The motion would authorize the City Council to declare a local homelessness state of emergency and provide full authority of the crisis to the mayor’s office.
“This pandemic has shown that a FEMA-like response is possible and works,” Ryu said. “In the last three months alone, we housed over 6,000 people. We need that kind of response to the pandemic of homelessness, and I hope the mayor will join me in pushing for this legislation.”
Mayor Eric Garcetti was quoted by Business Insider in March saying he would want that kind of response to addressing homelessness.

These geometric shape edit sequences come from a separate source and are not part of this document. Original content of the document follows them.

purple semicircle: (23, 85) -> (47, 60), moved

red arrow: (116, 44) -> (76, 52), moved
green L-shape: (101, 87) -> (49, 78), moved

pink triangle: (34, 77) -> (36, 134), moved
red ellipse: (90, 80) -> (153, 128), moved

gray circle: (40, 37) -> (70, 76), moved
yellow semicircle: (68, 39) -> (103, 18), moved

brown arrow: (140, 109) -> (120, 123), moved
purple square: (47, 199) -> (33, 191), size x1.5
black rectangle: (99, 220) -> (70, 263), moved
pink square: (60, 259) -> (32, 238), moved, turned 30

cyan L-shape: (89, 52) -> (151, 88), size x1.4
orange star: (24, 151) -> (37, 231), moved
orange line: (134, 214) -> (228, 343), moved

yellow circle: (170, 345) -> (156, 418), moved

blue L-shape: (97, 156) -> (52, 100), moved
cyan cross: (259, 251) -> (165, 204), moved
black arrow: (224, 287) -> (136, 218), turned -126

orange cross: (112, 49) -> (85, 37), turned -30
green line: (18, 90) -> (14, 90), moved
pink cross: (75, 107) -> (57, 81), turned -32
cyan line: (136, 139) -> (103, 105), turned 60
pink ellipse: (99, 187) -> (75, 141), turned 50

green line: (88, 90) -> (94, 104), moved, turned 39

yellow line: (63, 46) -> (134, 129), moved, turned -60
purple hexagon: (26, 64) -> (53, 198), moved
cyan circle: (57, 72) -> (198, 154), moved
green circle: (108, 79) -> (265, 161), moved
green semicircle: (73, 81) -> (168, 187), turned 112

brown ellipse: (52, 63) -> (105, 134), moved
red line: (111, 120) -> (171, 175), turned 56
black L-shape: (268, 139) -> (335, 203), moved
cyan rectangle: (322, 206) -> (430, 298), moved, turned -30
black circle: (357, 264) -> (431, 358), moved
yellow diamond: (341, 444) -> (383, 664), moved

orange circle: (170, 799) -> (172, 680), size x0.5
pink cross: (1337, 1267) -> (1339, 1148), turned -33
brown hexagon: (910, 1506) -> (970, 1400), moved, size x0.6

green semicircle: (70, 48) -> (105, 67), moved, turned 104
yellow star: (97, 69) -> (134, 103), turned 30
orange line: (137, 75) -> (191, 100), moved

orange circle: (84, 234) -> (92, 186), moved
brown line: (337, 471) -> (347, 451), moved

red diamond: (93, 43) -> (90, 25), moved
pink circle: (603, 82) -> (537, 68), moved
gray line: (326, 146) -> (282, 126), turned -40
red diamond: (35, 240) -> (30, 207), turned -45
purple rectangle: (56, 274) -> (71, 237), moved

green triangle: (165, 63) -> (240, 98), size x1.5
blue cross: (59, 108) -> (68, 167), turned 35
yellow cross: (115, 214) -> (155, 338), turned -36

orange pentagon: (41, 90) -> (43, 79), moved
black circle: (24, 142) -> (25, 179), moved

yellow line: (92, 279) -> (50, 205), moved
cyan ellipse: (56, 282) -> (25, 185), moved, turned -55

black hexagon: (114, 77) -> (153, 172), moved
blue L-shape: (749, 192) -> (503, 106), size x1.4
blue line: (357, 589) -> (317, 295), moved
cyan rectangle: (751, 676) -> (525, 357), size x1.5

“Over a year ago, I said we needed a FEMA-like response to homelessness, and it was the only way we’d ever scale up the resources to truly end homelessness, not just hope to reduce it by a small percentage,” Garcetti said.
Los Angeles Controller Ron Galperin said the homeless count numbers released Friday were “tragic and utterly unacceptable.”
“Billions of dollars have been committed to address homelessness by the city and county of Los Angeles, yet we have far too little to show for the money or work,” Galperin said. “What we have is more people, more families, living on our streets in squalid conditions. Local governments and service providers must do better.”
Galperin released an audit last year that recommended changes to homeless outreach and direct more of the city’s Proposition HHH loan funding toward immediate solutions.
“With the crisis deepening due to the COVID-19 pandemic, action must be taken at a quicker pace to implement change,” Galperin said. “We need more immediate and interim solutions, storage and hygiene facilities, safe parking locations, services to treat mental health and substance abuse and better methods for collecting data and using it to house people experiencing homelessness.”